------ Study material ------

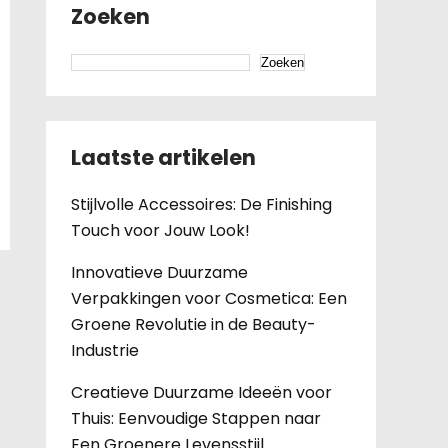
Zoeken
Zoeken
Laatste artikelen
Stijlvolle Accessoires: De Finishing
Touch voor Jouw Look!
Innovatieve Duurzame
Verpakkingen voor Cosmetica: Een
Groene Revolutie in de Beauty-
Industrie
Creatieve Duurzame Ideeën voor
Thuis: Eenvoudige Stappen naar
Een Groenere Levensstijl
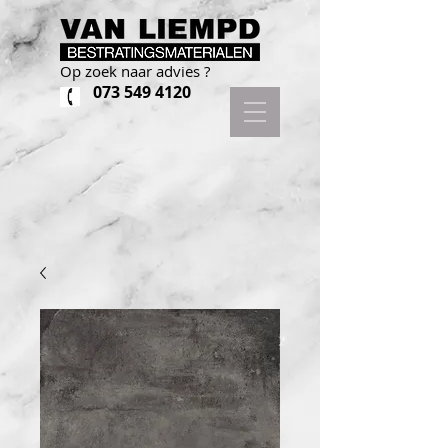
Op zoek naar advies ?
073 549 4120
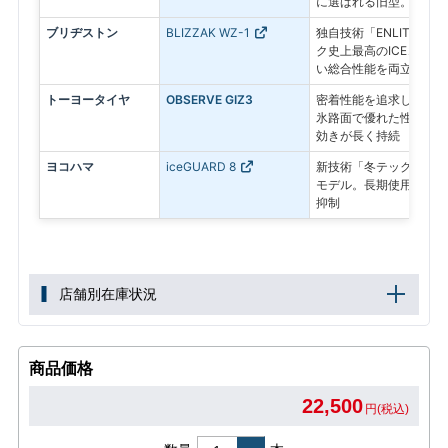
に選ばれる旧型。
ブリヂストン
BLIZZAK WZ-1
独自技術「ENLITEN
ク史上最高のICEコン
い総合性能を両立した最
トーヨータイヤ
OBSERVE GIZ3
密着性能を追求したプレ
氷路面で優れた性能を発
効きが長く持続
ヨコハマ
iceGUARD 8
新技術「冬テック」で氷
モデル。長期使用後も氷
抑制
店舗別在庫状況
商品価格
22,500
円(税込)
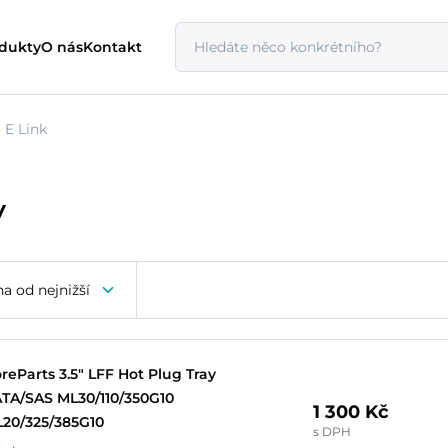
odukty
O nás
Kontakt
E Link
y
a od nejnižší
reParts 3.5" LFF Hot Plug Tray
TA/SAS ML30/110/350G10
1 300 Kč
20/325/385G10
s DPH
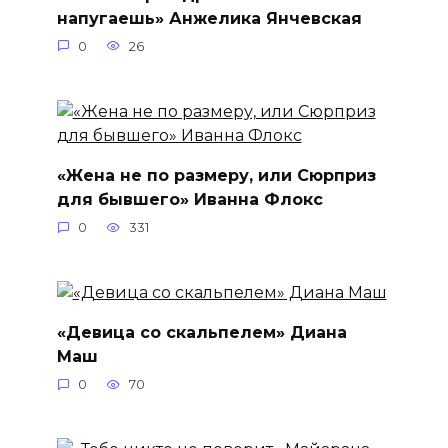
напугаешь» Анжелика Янчевская
0
26
«Жена не по размеру, или Сюрприз
для бывшего» Иванна Флокс
0
331
«Девица со скальпелем» Диана
Маш
0
70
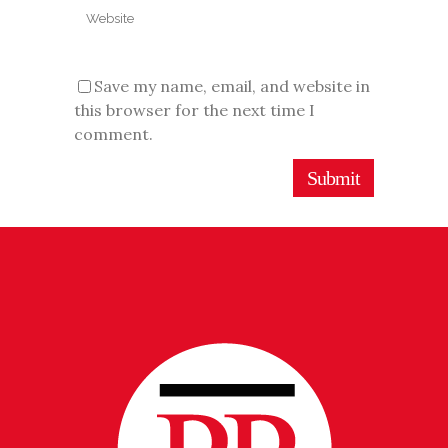
Save my name, email, and website in
this browser for the next time I
comment.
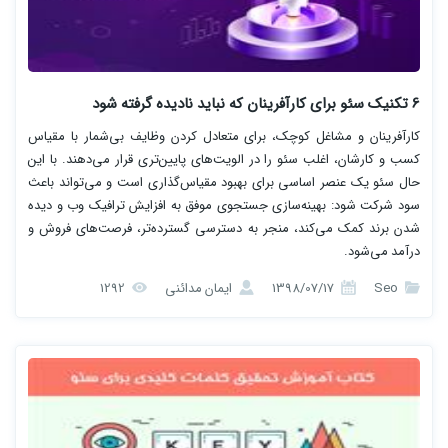
6 تکنیک سئو برای کارآفرینان که نباید نادیده گرفته شود
کارآفرینان و مشاغل کوچک، برای متعادل کردن وظایف بی‌شمار با مقیاس
کسب و کارشان، اغلب سئو را در الویت‌های پایین‌تری قرار می‌دهند. با این
حال سئو یک عنصر اساسی برای بهبود مقیاس‌گذاری است و می‌تواند باعث
سود شرکت شود: بهینه‌سازی جستجوی موفق به افزایش ترافیک وب و دیده
شدن برند کمک می‌کند، منجر به دسترسی گسترده‌تر، فرصت‌های فروش و
درآمد می‌شود.
Seo
1398/07/17
ایمان مدائنی
1292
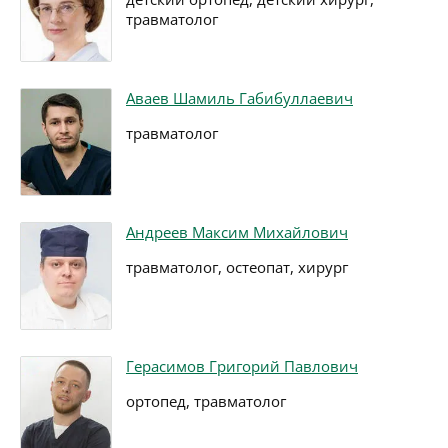
травматолог
Аваев Шамиль Габибуллаевич
травматолог
Андреев Максим Михайлович
травматолог, остеопат, хирург
Герасимов Григорий Павлович
ортопед, травматолог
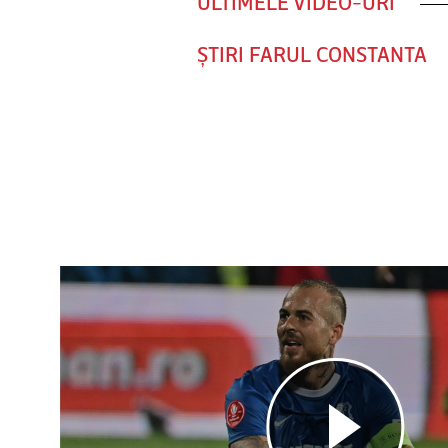
ULTIMELE VIDEO-URI
ȘTIRI FARUL CONSTANTA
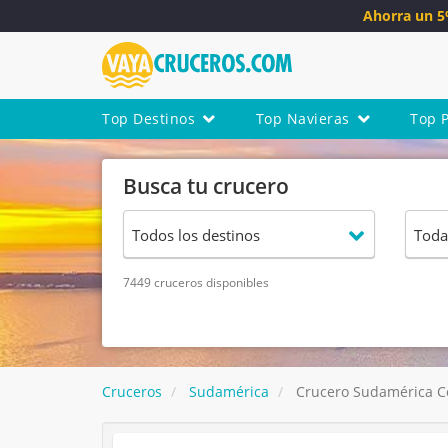
Ahorra un 
Top Destinos
Top Navieras
Top 
Busca tu crucero
7449 cruceros disponibles
Cruceros
Sudamérica
Crucero Sudamérica Cel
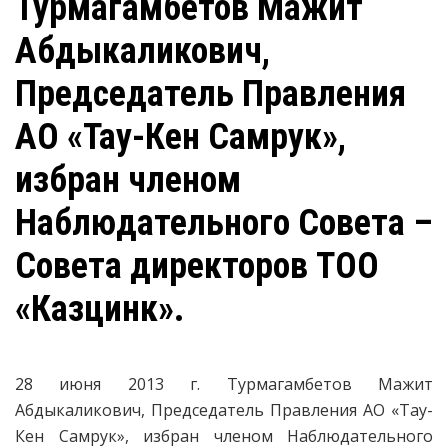
Турмагамбетов Мажит
Абдыкаликович,
Председатель Правления
АО «Тау-Кен Самрук»,
избран членом
Наблюдательного Совета –
Совета директоров ТОО
«Казцинк».
28 июня 2013 г. Турмагамбетов Мажит
Абдыкаликович, Председатель Правления АО «Тау-
Кен Самрук», избран членом Наблюдательного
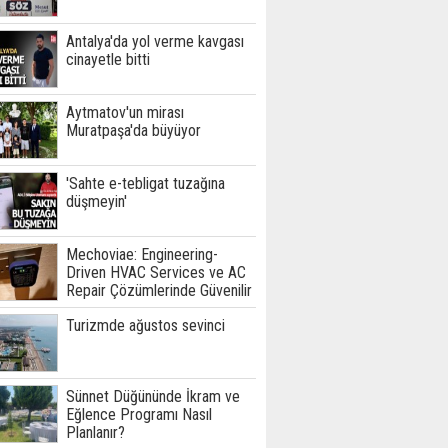
Antalya'da yol verme kavgası
cinayetle bitti
Aytmatov'un mirası
Muratpaşa'da büyüyor
'Sahte e-tebligat tuzağına
düşmeyin'
Mechoviae: Engineering-
Driven HVAC Services ve AC
Repair Çözümlerinde Güvenilir
Teknik Hizmet Ortağınız
Turizmde ağustos sevinci
Sünnet Düğününde İkram ve
Eğlence Programı Nasıl
Planlanır?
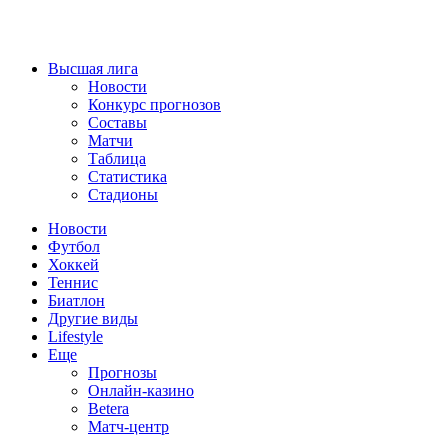
Высшая лига
Новости
Конкурс прогнозов
Составы
Матчи
Таблица
Статистика
Стадионы
Новости
Футбол
Хоккей
Теннис
Биатлон
Другие виды
Lifestyle
Еще
Прогнозы
Онлайн-казино
Betera
Матч-центр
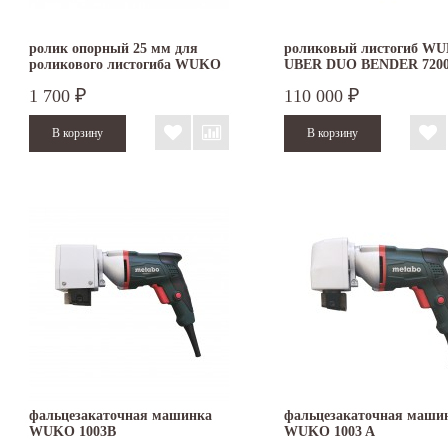
ролик опорный 25 мм для
роликовый листогиб W
роликового листогиба WUKO
UBER DUO BENDER 720
1 700
110 000
₽
₽
фальцезакаточная машинка
фальцезакаточная маши
WUKO 1003B
WUKO 1003 A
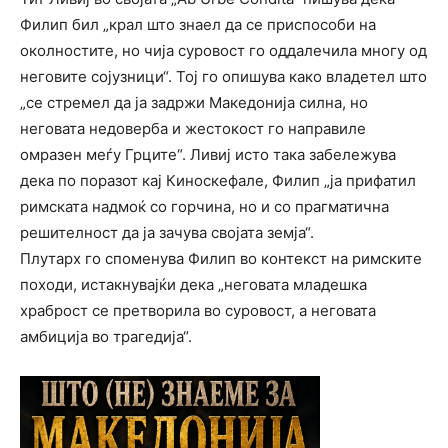
Филип бил „крал што знаел да се приспособи на
околностите, но чија суровост го оддалечила многу од
неговите сојузници“. Тој го опишува како владетел што
„се стремел да ја задржи Македонија силна, но
неговата недоверба и жестокост го направиле
омразен меѓу Грците“. Ливиј исто така забележува
дека по поразот кај Киноскефале, Филип „ја прифатил
римската надмоќ со горчина, но и со прагматична
решителност да ја зачува својата земја“.
Плутарх го споменува Филип во контекст на римските
походи, истакнувајќи дека „неговата младешка
храброст се претворила во суровост, а неговата
амбиција во трагедија“.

------

- Exercise prompt -
Copy the whole of the material above exactly, and exclude every picture.

- Your response -
Zoeken
Zoeken
Laatste artikelen
Stijlvolle Accessoires: De Finishing
Touch voor Jouw Look!
Innovatieve Duurzame
Verpakkingen voor Cosmetica: Een
Groene Revolutie in de Beauty-
Industrie
Creatieve Duurzame Ideeën voor
Thuis: Eenvoudige Stappen naar
Een Groenere Levensstijl
Op zoek naar advies ?
073 549 4120
に選ばれる旧型。
ブリヂストン
BLIZZAK WZ-1
独自技術「ENLITEN
ク史上最高のICEコン
い総合性能を両立した最
トーヨータイヤ
OBSERVE GIZ3
密着性能を追求したプレ
氷路面で優れた性能を発
効きが長く持続
ヨコハマ
iceGUARD 8
新技術「冬テック」で氷
モデル。長期使用後も氷
抑制
店舗別在庫状況
商品価格
22,500
円(税込)
odukty
O nás
Kontakt
E Link
y
a od nejnižší
reParts 3.5" LFF Hot Plug Tray
TA/SAS ML30/110/350G10
1 300 Kč
20/325/385G10
s DPH
напугаешь» Анжелика Янчевская
0
26
«Жена не по размеру, или Сюрприз
для бывшего» Иванна Флокс
0
331
«Девица со скальпелем» Диана
Маш
0
70
Save my name, email, and website in
this browser for the next time I
comment.
6 تکنیک سئو برای کارآفرینان که نباید نادیده گرفته شود
کارآفرینان و مشاغل کوچک، برای متعادل کردن وظایف بی‌شمار با مقیاس
کسب و کارشان، اغلب سئو را در الویت‌های پایین‌تری قرار می‌دهند. با این
حال سئو یک عنصر اساسی برای بهبود مقیاس‌گذاری است و می‌تواند باعث
سود شرکت شود: بهینه‌سازی جستجوی موفق به افزایش ترافیک وب و دیده
شدن برند کمک می‌کند، منجر به دسترسی گسترده‌تر، فرصت‌های فروش و
درآمد می‌شود.
Seo
1398/07/17
ایمان مدائنی
1292
травматолог
Аваев Шамиль Габибуллаевич
травматолог
Андреев Максим Михайлович
травматолог, остеопат, хирург
Герасимов Григорий Павлович
ортопед, травматолог
ULTIMELE VIDEO-URI
ȘTIRI FARUL CONSTANTA
Ahorra un 
Top Destinos
Top Navieras
Top 
Busca tu crucero
7449 cruceros disponibles
Cruceros
Sudamérica
Crucero Sudamérica Cel
Турмагамбетов Мажит
Абдыкаликович,
Председатель Правления
АО «Тау-Кен Самрук»,
избран членом
Наблюдательного Совета –
Совета директоров ТОО
«Казцинк».
28 июня 2013 г. Турмагамбетов Мажит
Абдыкаликович, Председатель Правления АО «Тау-
Кен Самрук», избран членом Наблюдательного
Antalya'da yol verme kavgası
cinayetle bitti
Aytmatov'un mirası
Muratpaşa'da büyüyor
'Sahte e-tebligat tuzağına
düşmeyin'
Mechoviae: Engineering-
Driven HVAC Services ve AC
Repair Çözümlerinde Güvenilir
Teknik Hizmet Ortağınız
Turizmde ağustos sevinci
Sünnet Düğününde İkram ve
Eğlence Programı Nasıl
Planlanır?
Высшая лига
Новости
Конкурс прогнозов
Составы
Матчи
Таблица
Статистика
Стадионы
Новости
Футбол
Хоккей
Теннис
Биатлон
Другие виды
Lifestyle
Еще
Прогнозы
Онлайн-казино
Betera
Матч-центр
ролик опорный 25 мм для
роликовый листогиб W
роликового листогиба WUKO
UBER DUO BENDER 720
1 700
110 000
₽
₽
фальцезакаточная машинка
фальцезакаточная маши
WUKO 1003B
WUKO 1003 A
Филип бил „крал што знаел да се приспособи на
околностите, но чија суровост го оддалечила многу од
неговите сојузници“. Тој го опишува како владетел што
„се стремел да ја задржи Македонија силна, но
неговата недоверба и жестокост го направиле
омразен меѓу Грците“. Ливиј исто така забележува
дека по поразот кај Киноскефале, Филип „ја прифатил
римската надмоќ со горчина, но и со прагматична
решителност да ја зачува својата земја“.
Плутарх го споменува Филип во контекст на римските
походи, истакнувајќи дека „неговата младешка
храброст се претворила во суровост, а неговата
амбиција во трагедија“.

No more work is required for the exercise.